Ad ogni modo la scena che ci si presenta, ai limiti del grottesco, può condurci ad analisi molto interessanti. Innanzitutto il leader di questa compagnia: il babbuino Epistola, temuto per la sua aggressività e rispettato per il suo carisma, è riconosciuto da subito come il capo ed è lui che, istintivamente, decide di intraprendere questo viaggio verso una “terra promessa” mai annunciata ma fortemente sentita. Proprio questa componente istintuale e avulsa dal razionalismo scientifico caratteristico della società appena distrutta, è il motore dell’azione. Non più un progressismo ideologico e ponderato, ma un’ascensione comune verso un mondo altro. Ed è proprio per questa ricerca di innovazione che troviamo una scimmia e quindi (nella scala evolutiva) un diretto antecedente dell’uomo, a detenere il comando. Oltre al primate, il gruppo è composto da Roboamo: straordinario elefante parlante che cita a memoria la Divina Commedia. Questo personaggio ha molteplici funzioni all’interno del romanzo. In primis, l’animale ha sempre rifiutato di mostrare la sua dote agli uomini del circo, onde evitare di essere “commercializzato”, evidente la critica della cultura di massa che fagocita ogni diversità all’interno degli schemi predefiniti della società. Inoltre il pachiderma rappresenta la memoria collettiva di una cultura antica che, deformata attraverso le sue citazioni (spesso imprecise) si ripropone, cercando di auto-salvaguardarsi e di sfuggire al deterioramento impostogli dall’uomo. Ovviamente poi, la Commedia non è una scelta casuale, come detto, il romanzo ripropone in filigrana lo schema dantesco del cammino di espiazione verso la “salvezza”, passando per diverse analogie: la lotta con degli animali selvaggi (cfr, le fiere ) e con il nemico finale (Lucifero) il governatore Moneta, di cui parleremo in seguito. In fine, a chiudere la compagnia troviamo l’oca Plan Calcule un pennuto dalle straordinarie capacità matematiche, reminescenza di quel sapere tecnico sul quale il mondo precedente era edificato.
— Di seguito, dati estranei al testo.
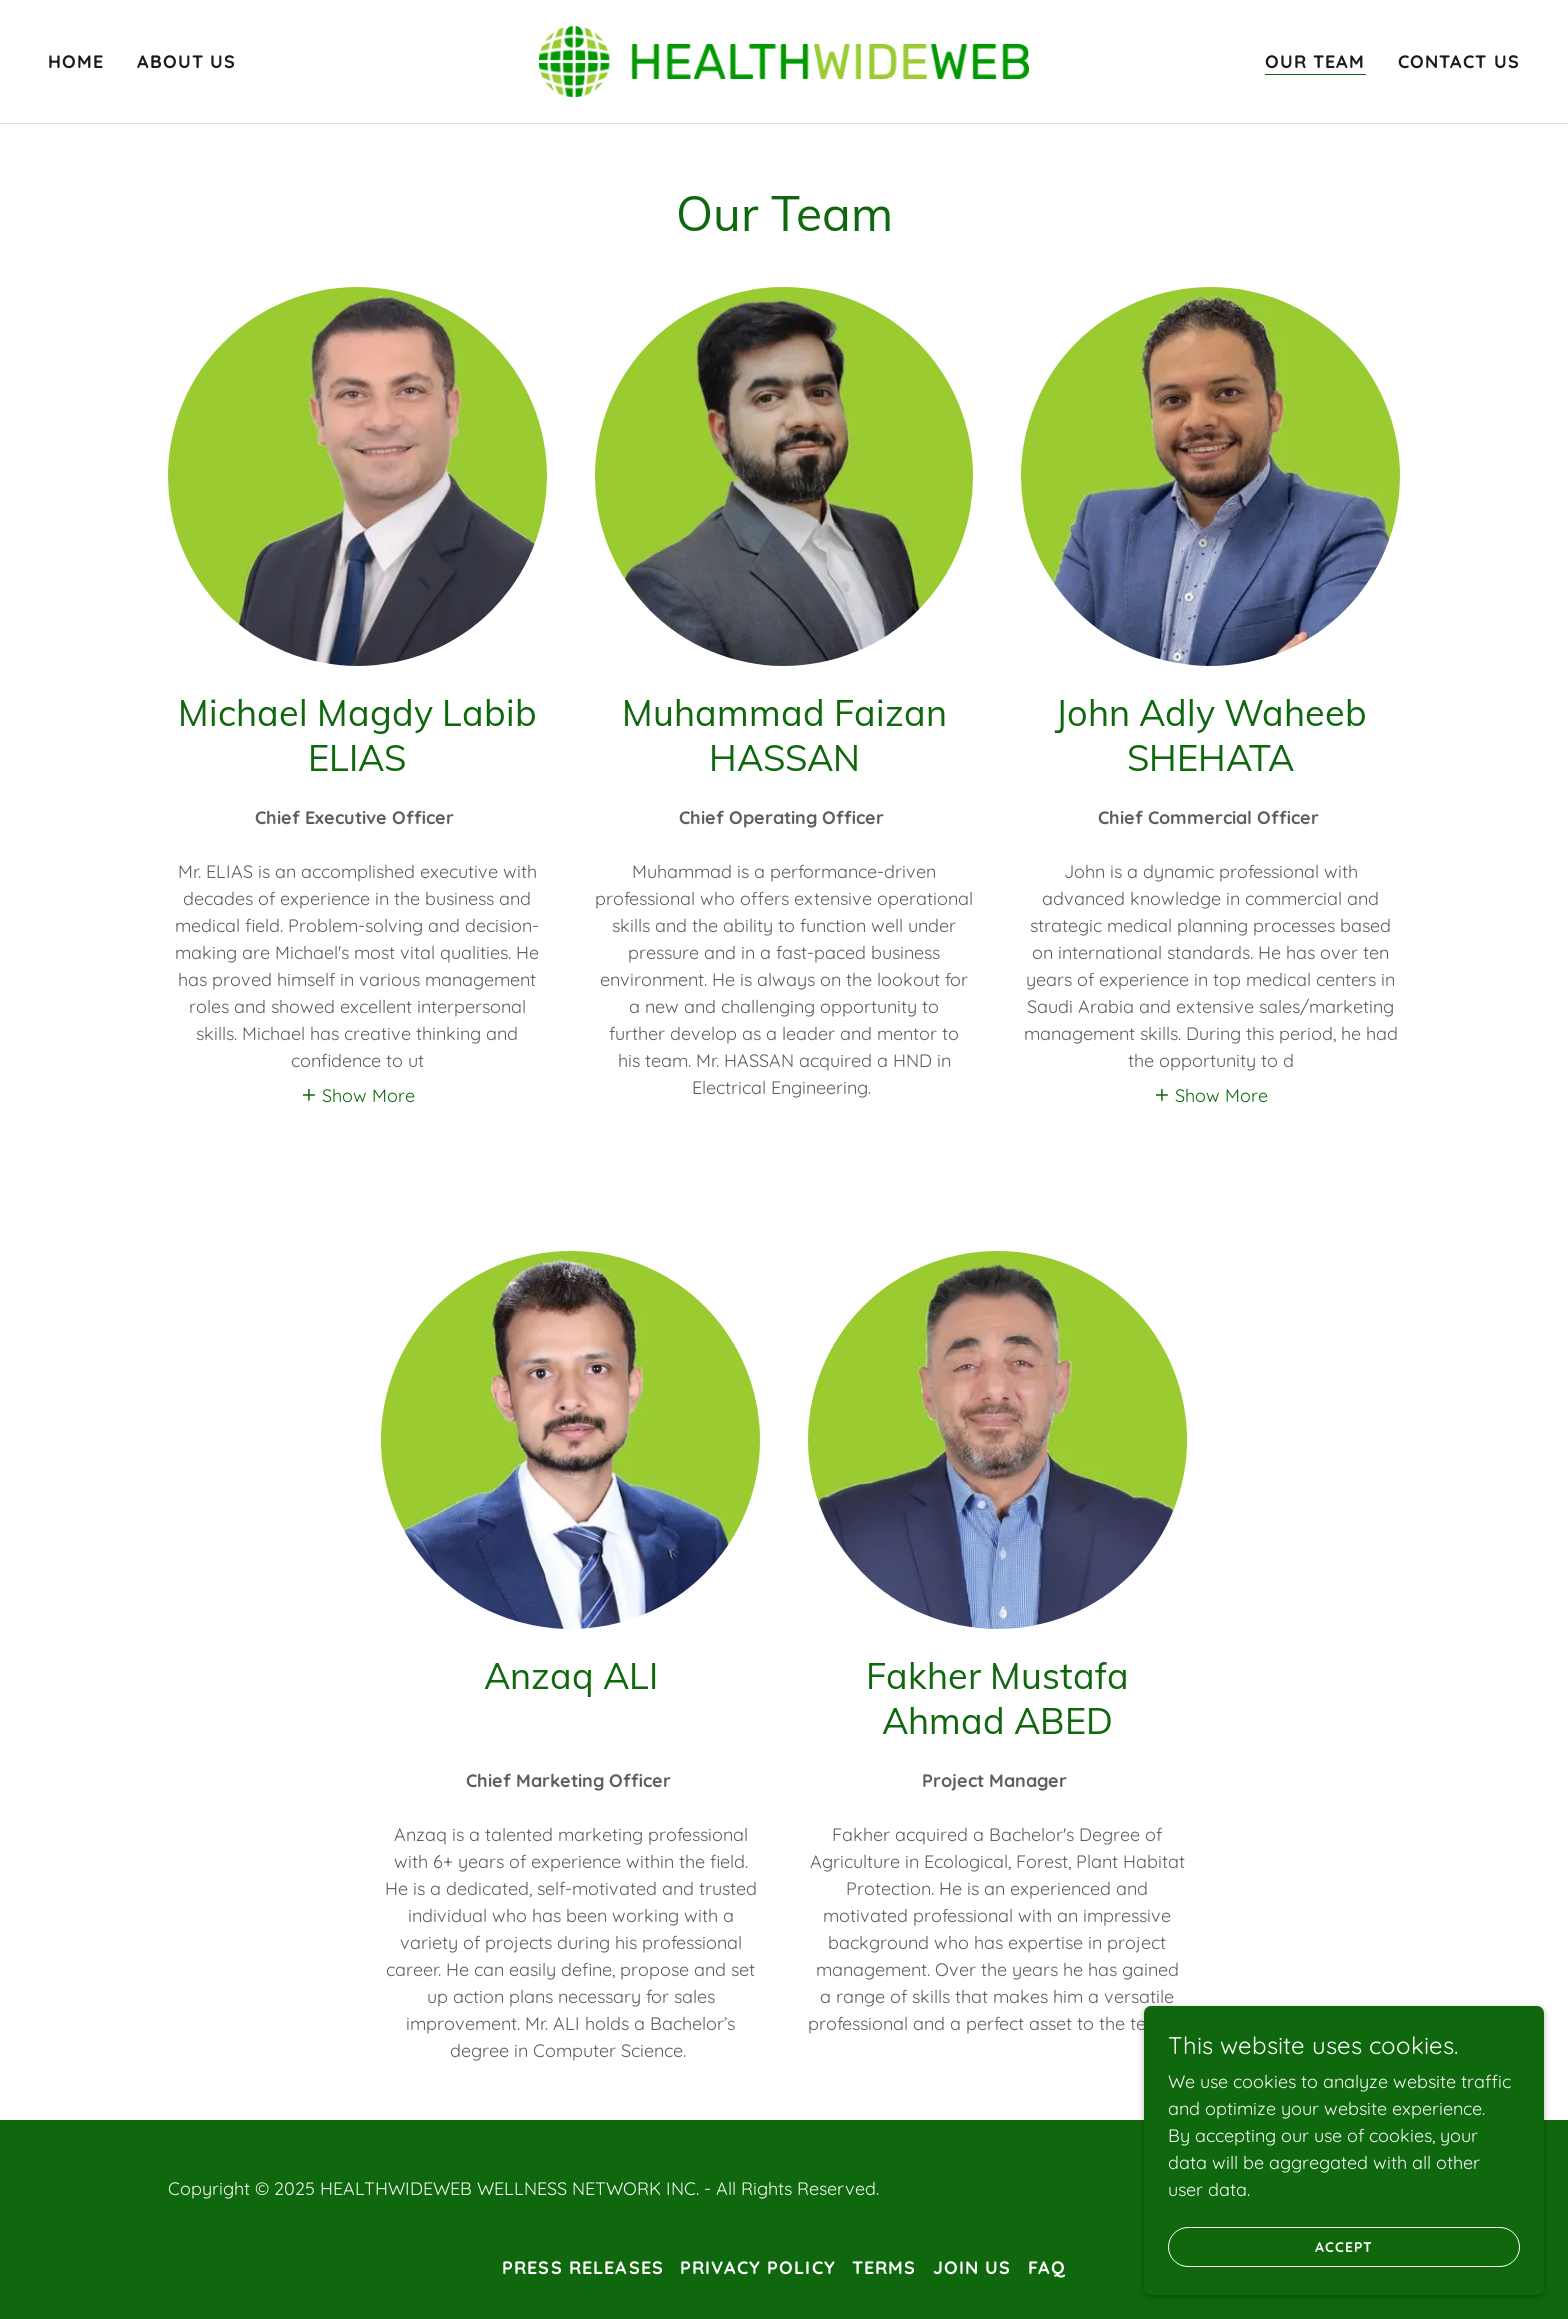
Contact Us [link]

Il racconto si arricchisce anche di alcune storie parallele come quella dell’imitatore del canto di tutti gli uccelli aiutante dei quattro ma tenuto a distanza per volontà del babbuino, che avrà un ruolo fondamentale nella sconfitta del nemico finale. A questo punto non resta che parlare dell’antagonista principale il Governatore Moneta. Come si evince chiaramente dal nome, l’uomo in questione diviene figura di un nemico che è reale al di fuori del romanzo: si tratta della critica assoluta del sistema capitalistico. Difatti quest’uomo sopravvissuto non è un vero “cattivo” nel senso canonico del termine, ciò che vuole è portare tutti con sé sulla sua navicella per colonizzare un mondo nuovo e riformare la società distrutta. Ma è proprio qui che si pone il problema fondamentale a livello critico: ciò che l’autore vuole dirci è di rompere con i vecchi schemi, di smetterla di riproporre sistemi elitari e basati sullo sfruttamento del prossimo. Proprio a questo proposito il punto di partenza per la fondazione di una società nuova è lo scontro tra il babbuino e il Governatore: i due opposti ma speculari, annientandosi a vicenda, permettono al resto del gruppo di “evolvere” verso un mondo nuovo.
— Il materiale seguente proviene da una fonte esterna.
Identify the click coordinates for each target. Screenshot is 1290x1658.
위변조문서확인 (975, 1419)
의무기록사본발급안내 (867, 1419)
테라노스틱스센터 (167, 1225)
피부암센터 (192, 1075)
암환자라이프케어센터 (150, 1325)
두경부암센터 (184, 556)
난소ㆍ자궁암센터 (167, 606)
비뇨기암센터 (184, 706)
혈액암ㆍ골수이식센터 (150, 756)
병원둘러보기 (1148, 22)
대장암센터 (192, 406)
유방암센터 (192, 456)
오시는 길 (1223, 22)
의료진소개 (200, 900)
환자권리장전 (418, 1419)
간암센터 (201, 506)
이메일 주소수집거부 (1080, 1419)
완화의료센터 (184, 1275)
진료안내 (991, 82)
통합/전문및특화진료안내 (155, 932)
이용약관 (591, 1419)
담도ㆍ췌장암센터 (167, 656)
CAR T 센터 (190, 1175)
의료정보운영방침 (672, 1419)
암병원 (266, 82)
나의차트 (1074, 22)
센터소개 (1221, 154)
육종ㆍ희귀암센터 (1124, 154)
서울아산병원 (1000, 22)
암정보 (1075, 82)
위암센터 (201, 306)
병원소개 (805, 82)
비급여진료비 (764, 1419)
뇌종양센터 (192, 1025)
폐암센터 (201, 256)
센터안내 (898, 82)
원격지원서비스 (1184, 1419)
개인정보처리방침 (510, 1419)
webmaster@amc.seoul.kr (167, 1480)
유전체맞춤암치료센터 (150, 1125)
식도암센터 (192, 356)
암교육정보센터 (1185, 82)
Non dimenticando mai il contesto in cui questo romanzo viene scritto e pubblicato, possiamo vedere che il messaggio veicolato dal testo si allontana radicalmente sia dalle concezioni intellettualistiche della rivoluzione democratica che dalla violenza sub-ideologizzata assunta come spauracchio dai detrattori dei movimenti sociali. Bensì Volponi parla di un concetto nuovo di comunitarismo basato sulla condivisione e sulla rottura (soprattutto ideologica) con gli schemi del passato, in questo caso della società borghese del dopoguerra. Sintomatico il fatto che in conclusione del libro il nano, che ormai sembra assumere una natura quasi proto-umana, decide di svelare il suo tesoro più grande (la poesia), di dividerla in tre parti e di mangiarla con gli altri, restituendo così all’oggetto piena funzione utilitaristica e svuotandolo del suo valore di residuo di una concezione avita di possesso: attraverso questa “comunione” pagana la neo-comunità si avvia verso la condivisione del nuovo mondo.